**ASSIGNED TASK:** A faithful transcription of all the data, images excluded, is the required answer.

+ + +

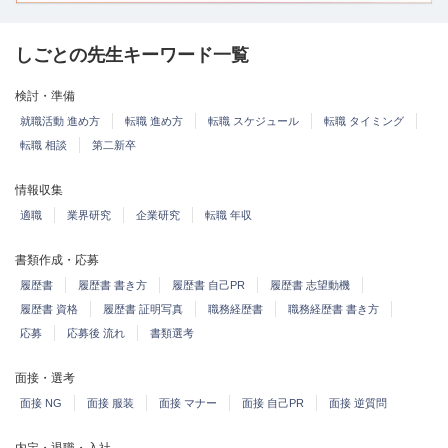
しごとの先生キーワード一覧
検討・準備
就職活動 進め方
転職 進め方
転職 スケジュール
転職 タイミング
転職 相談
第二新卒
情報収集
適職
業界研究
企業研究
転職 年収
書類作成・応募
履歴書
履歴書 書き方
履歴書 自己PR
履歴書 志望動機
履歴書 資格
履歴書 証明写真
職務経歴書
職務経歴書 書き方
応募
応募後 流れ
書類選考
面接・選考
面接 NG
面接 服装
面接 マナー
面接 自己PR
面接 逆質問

+ + +

**OUTPUT BELOW:**
しごとの先生キーワード一覧
検討・準備
就職活動 進め方
転職 進め方
転職 スケジュール
転職 タイミング
転職 相談
第二新卒
情報収集
適職
業界研究
企業研究
転職 年収
書類作成・応募
履歴書
履歴書 書き方
履歴書 自己PR
履歴書 志望動機
履歴書 資格
履歴書 証明写真
職務経歴書
職務経歴書 書き方
応募
応募後 流れ
書類選考
面接・選考
面接 NG
面接 服装
面接 マナー
面接 自己PR
面接 逆質問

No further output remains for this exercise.